Closed models (OpenAI's GPT, Anthropic's Claude, Google's Gemini) are available only as a hosted API — you send requests, they run the model on their servers, and you never get the underlying model files. Open-weight models (Meta's Llama, plus Mistral and others) publish those files, so you can download them and run them on your own hardware or a cloud GPU. The trade-off: closed is the easiest and usually most capable, but you're renting and your data leaves your walls; open-weight gives you control over hosting, privacy, and cost at scale, but YOU manage the infrastructure, scaling, and updates. It mirrors the SaaS-versus-self-hosting decision you already know.
#open-weights#closed-models#privacy
Core ideagotcha
What is 'training data' and a 'knowledge cutoff,' and how do they bite me?
Training data is the giant pile of text the model learned from; the knowledge cutoff is the date after which it saw nothing. So a model genuinely doesn't know events, library versions, or prices that are newer than its cutoff — ask about something recent and it'll either admit it doesn't know or, worse, confidently make up a plausible answer. The fix isn't to 'update the model' (you can't from the outside); it's to supply the current info in your request — fetch today's data from your API or DB and pass it in, the same grounding/RAG move. Treat the model as frozen knowledge plus whatever fresh context you hand it on each call.
#training-data#knowledge-cutoff#facts
Core ideacode
Show me the rough shape of an actual LLM API request and response.
It's a JSON POST to a chat-style endpoint. Conceptually: you POST a body with the model name, a couple of settings, and a messages array. For example, model 'claude-sonnet-4-6', temperature 0, max_tokens 500, and messages like [{role:'user', content:"What's my order status?"}]. Behavior-shaping instructions go in a separate top-level 'system' field, not as a message. The reply comes back as JSON with the generated text plus a 'usage' block reporting input and output token counts (your bill). max_tokens caps the reply length, and the messages array is the full history you resend each call. Same JSON-in, JSON-out rhythm as any REST integration you've done.

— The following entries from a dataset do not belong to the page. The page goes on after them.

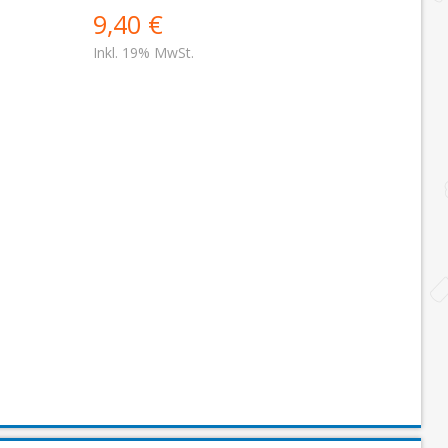
9,40 €
Inkl. 19% MwSt.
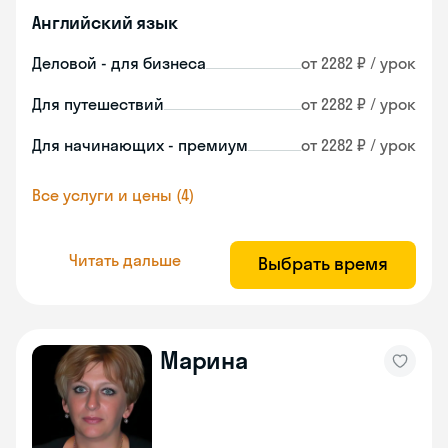
Английский язык
Деловой - для бизнеса
от 2282 ₽ / урок
Для путешествий
от 2282 ₽ / урок
Для начинающих - премиум
от 2282 ₽ / урок
Все услуги и цены (4)
Читать дальше
Выбрать время
Марина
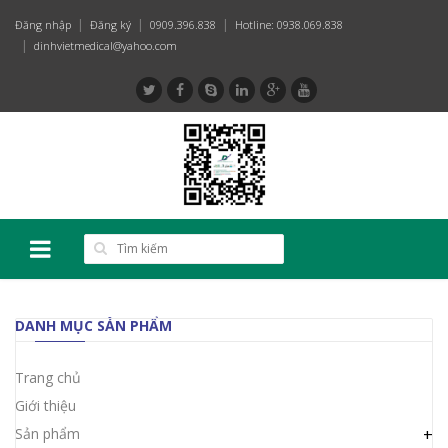
Đăng nhập
Đăng ký
0909.396.838
Hotline: 0938.069.838
dinhvietmedical@yahoo.com
DANH MỤC SẢN PHẨM
Trang chủ
Giới thiệu
Sản phẩm
+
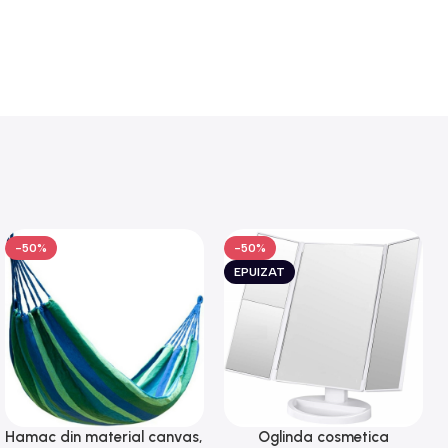
-50%
-50%
EPUIZAT
Hamac din material canvas,
Oglinda cosmetica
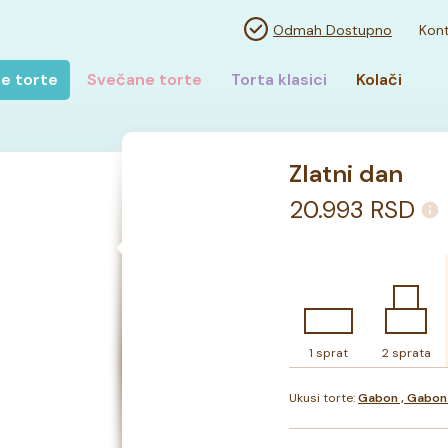
Odmah Dostupno
Kont
e torte
Svečane torte
Torta klasici
Kolači
Zlatni dan
20.993
RSD
1 sprat
2 sprata
Ukusi torte:
Gabon , Gabon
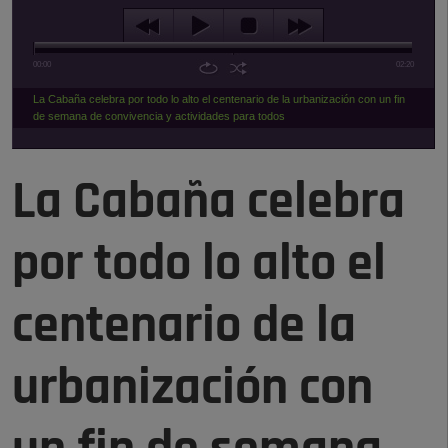
00:00
02:20
La Cabaña celebra por todo lo alto el centenario de la urbanización con un fin
de semana de convivencia y actividades para todos
La Cabaña celebra
por todo lo alto el
centenario de la
urbanización con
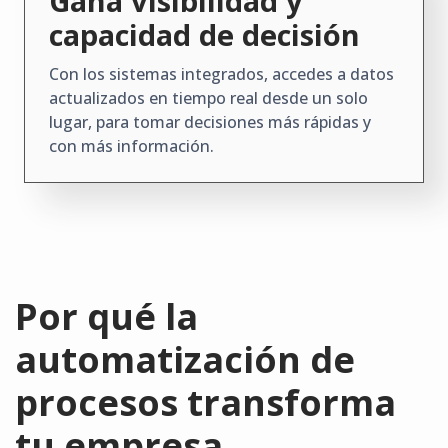
Gana visibilidad y
capacidad de decisión
Con los sistemas integrados, accedes a datos
actualizados en tiempo real desde un solo
lugar, para tomar decisiones más rápidas y
con más información.
Por qué la
automatización de
procesos transforma
tu empresa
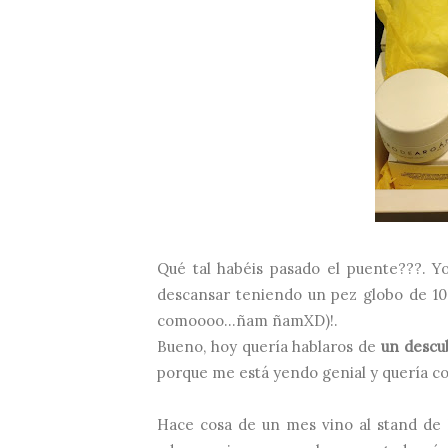
Qué tal habéis pasado el puente???. 
descansar teniendo un pez globo de 10 me
comoooo...ñam ñamXD)!.
Bueno, hoy quería hablaros de
un descu
porque me está yendo genial y quería c
Hace cosa de un mes vino al stand de B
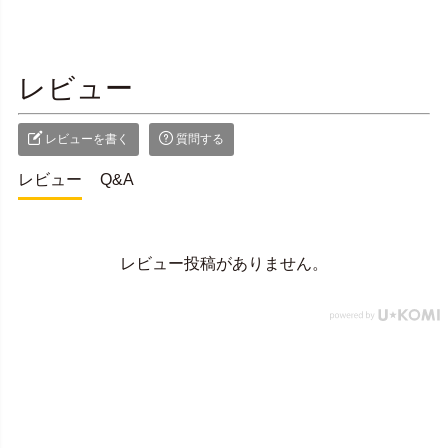
レビュー
レビューを書く
質問する
レビュー
Q&A
レビュー投稿がありません。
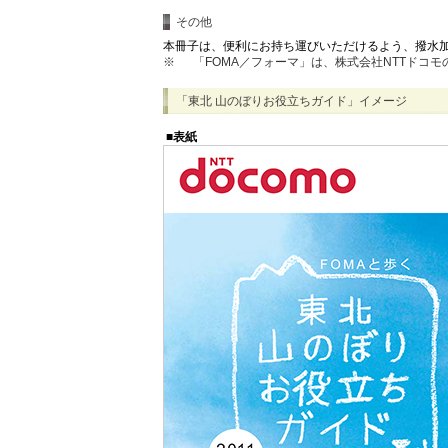
その他
本冊子は、便利にお持ち運びいただけるよう、撥水
※
「FOMA／フォーマ」は、株式会社NTTドコ
「東北 山のぼりお役立ちガイド」イメージ
■表紙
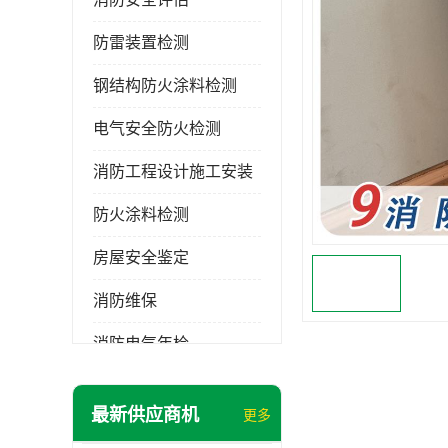
防雷装置检测
钢结构防火涂料检测
电气安全防火检测
消防工程设计施工安装
防火涂料检测
房屋安全鉴定
消防维保
消防电气年检
消防工程施工
最新供应商机
更多
消防工程安全检测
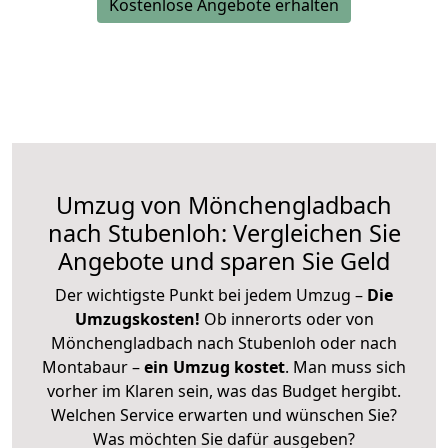
Kostenlose Angebote erhalten
Umzug von Mönchengladbach
nach Stubenloh: Vergleichen Sie
Angebote und sparen Sie Geld
Der wichtigste Punkt bei jedem Umzug –
Die
Umzugskosten!
Ob innerorts oder von
Mönchengladbach nach Stubenloh oder nach
Montabaur –
ein Umzug kostet
.
Man muss sich
vorher im Klaren sein, was das Budget hergibt.
Welchen Service erwarten und wünschen Sie?
Was möchten Sie dafür ausgeben?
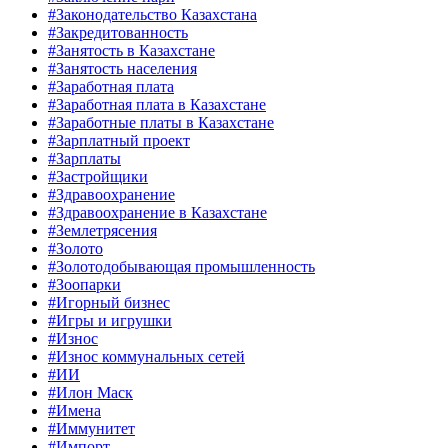
#Законодательство Казахстана
#Закредитованность
#Занятость в Казахстане
#Занятость населения
#Заработная плата
#Заработная плата в Казахстане
#Заработные платы в Казахстане
#Зарплатный проект
#Зарплаты
#Застройщики
#Здравоохранение
#Здравоохранение в Казахстане
#Землетрясения
#Золото
#Золотодобывающая промышленность
#Зоопарки
#Игорный бизнес
#Игры и игрушки
#Износ
#Износ коммунальных сетей
#ИИ
#Илон Маск
#Имена
#Иммунитет
#Импорт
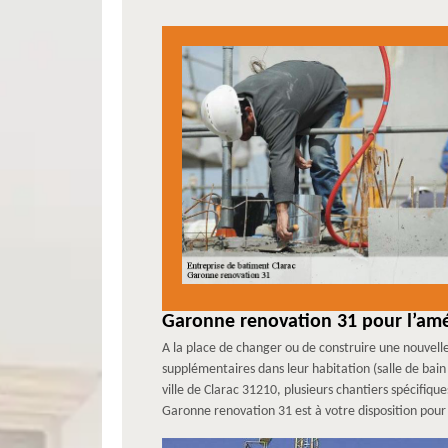
Garonne renovation 31 pour l’am
A la place de changer ou de construire une nouvell
supplémentaires dans leur habitation (salle de ba
ville de Clarac 31210, plusieurs chantiers spécifiqu
Garonne renovation 31 est à votre disposition pour 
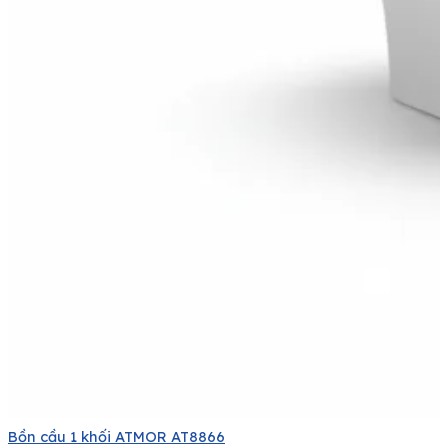
Bồn cầu 1 khối ATMOR AT8866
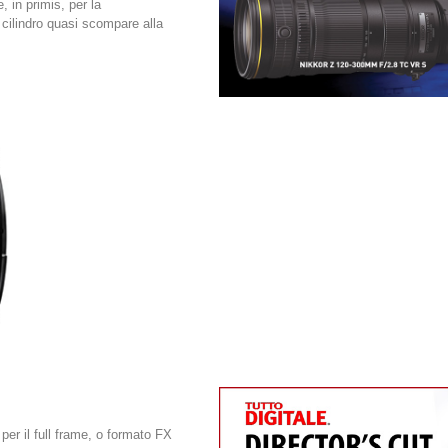
, in primis, per la
cilindro quasi scompare alla
er il full frame, o formato FX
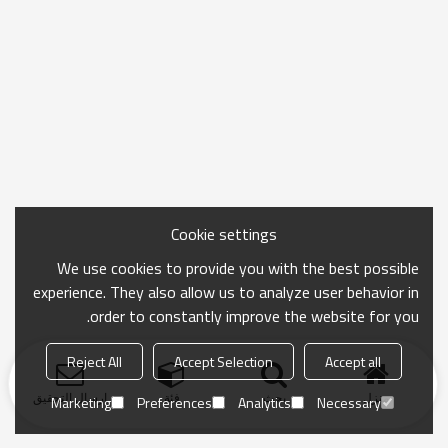
Cookie settings
We use cookies to provide you with the best possible
experience. They also allow us to analyze user behavior in
order to constantly improve the website for you.
Reject All
Accept Selection
Accept all
منزل
بحث
فئة
ارسال التحقيق
Marketing
Preferences
Analytics
Necessary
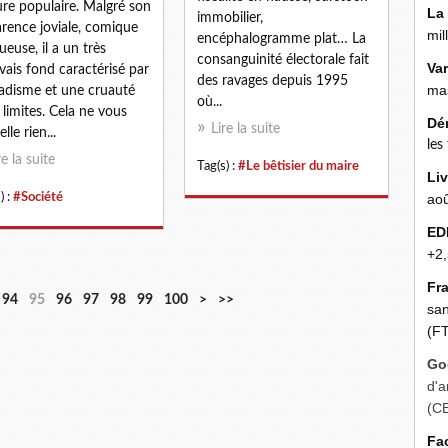
ure populaire. Malgré son
La
immobilier,
rence joviale, comique
mil
encéphalogramme plat… La
ueuse, il a un très
consanguinité électorale fait
Va
ais fond caractérisé par
des ravages depuis 1995
mas
adisme et une cruauté
où...
 limites. Cela ne vous
Dé
Lire la suite
lle rien...
les
re la suite
Tag(s) :
#Le bêtisier du maire
Liv
) :
#Société
aoû
ED
+2,
Fr
94
95
96
97
98
99
100
>
>>
san
(FT
Go
d'a
(C
Fa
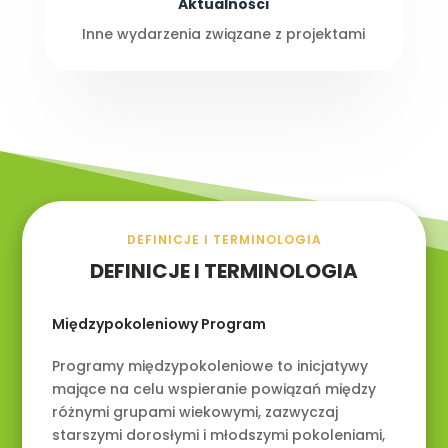
Aktualności
Inne wydarzenia związane z projektami
DEFINICJE I TERMINOLOGIA
DEFINICJE I TERMINOLOGIA
Międzypokoleniowy Program
Programy międzypokoleniowe to inicjatywy
mające na celu wspieranie powiązań między
różnymi grupami wiekowymi, zazwyczaj
starszymi dorosłymi i młodszymi pokoleniami,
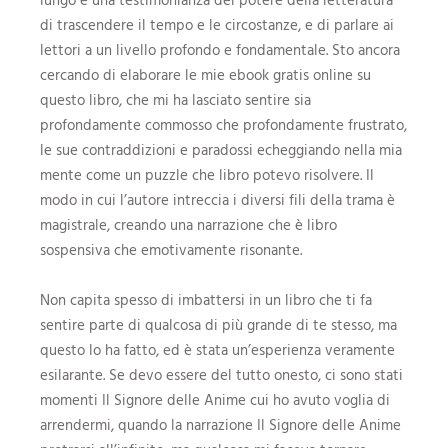
di trascendere il tempo e le circostanze, e di parlare ai
lettori a un livello profondo e fondamentale. Sto ancora
cercando di elaborare le mie ebook gratis online su
questo libro, che mi ha lasciato sentire sia
profondamente commosso che profondamente frustrato,
le sue contraddizioni e paradossi echeggiando nella mia
mente come un puzzle che libro potevo risolvere. Il
modo in cui l’autore intreccia i diversi fili della trama è
magistrale, creando una narrazione che è libro
sospensiva che emotivamente risonante.
Non capita spesso di imbattersi in un libro che ti fa
sentire parte di qualcosa di più grande di te stesso, ma
questo lo ha fatto, ed è stata un’esperienza veramente
esilarante. Se devo essere del tutto onesto, ci sono stati
momenti Il Signore delle Anime cui ho avuto voglia di
arrendermi, quando la narrazione Il Signore delle Anime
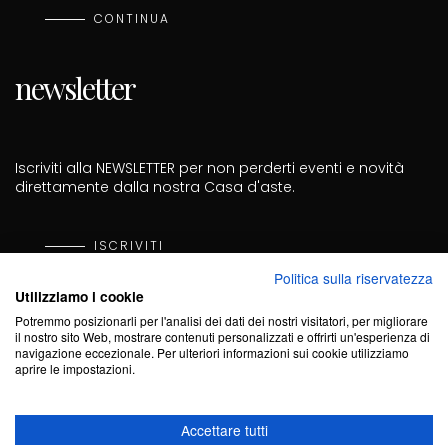
CONTINUA
newsletter
Iscriviti alla NEWSLETTER per non perderti eventi e novità
direttamente dalla nostra Casa d'aste.
ISCRIVITI
Politica sulla riservatezza
Utilizziamo i cookie
Cod. Fisc. PRZGNN70D27A182I - P. Iva 02703440061 - Cod.
Sdi KRRH6B9
Potremmo posizionarli per l'analisi dei dati dei nostri visitatori, per migliorare
il nostro sito Web, mostrare contenuti personalizzati e offrirti un'esperienza di
navigazione eccezionale. Per ulteriori informazioni sui cookie utilizziamo
aprire le impostazioni.
Accettare tutti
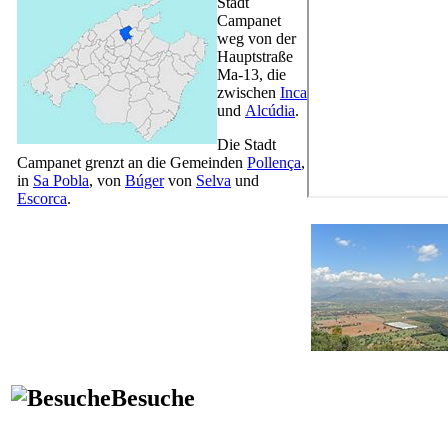
Stadt
Campanet
weg von der
Hauptstraße
Ma-13, die
zwischen
Inca
und
Alcúdia
.
Die Stadt
Campanet grenzt an die Gemeinden
Pollença
,
in
Sa Pobla
, von
Búger
von
Selva
und
Escorca
.
Besuche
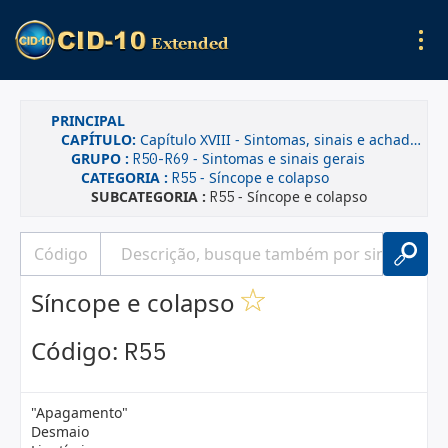
PRINCIPAL
CAPÍTULO:
Capítulo XVIII - Sintomas, sinais e achados anormais de exames clínicos e de laboratório, não classificados em outra parte
GRUPO :
- Sintomas e sinais gerais
R50-R69
CATEGORIA :
- Síncope e colapso
R55
SUBCATEGORIA :
- Síncope e colapso
R55
Síncope e colapso
Código:
R55
"Apagamento"
Desmaio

#api#json#request-response#integration
Core ideagotcha
What's the difference between the model and the chat product (Claude vs Claude.ai, GPT vs ChatGPT)?
The model is the raw next-word predictor you reach through the API — that's what you build on. The chat product is a whole application wrapped around that model: a UI, conversation memory, behind-the-scenes instructions, safety filters, tools like web search, file uploads, and login. So ChatGPT is an application; GPT is the engine inside it. Claude.ai is the app; the Claude models are the engine. When you build your own AI feature, you're calling the engine (the API) and writing your OWN wrapper — your UI, your instructions, your memory, your guardrails. Don't assume the API behaves like the polished consumer chat app; that polish is all the wrapper's doing.
#api#product#architecture
Core ideahow-to
If I'm building a chatbot, how does the model 'remember' the earlier turns of the conversation?
It doesn't — you remember for it. Because each API call is stateless (the model forgets everything between requests), your backend stores the conversation and resends the whole history every time. The request is just an array of messages: [{role:'user',...},{role:'assistant',...},{role:'user',...}], and you append the new turn each call. It's like a REST API with no session — you pass the state in yourself. The catch: that growing history eats into your context window and your per-call cost, so long chats eventually need trimming or summarizing.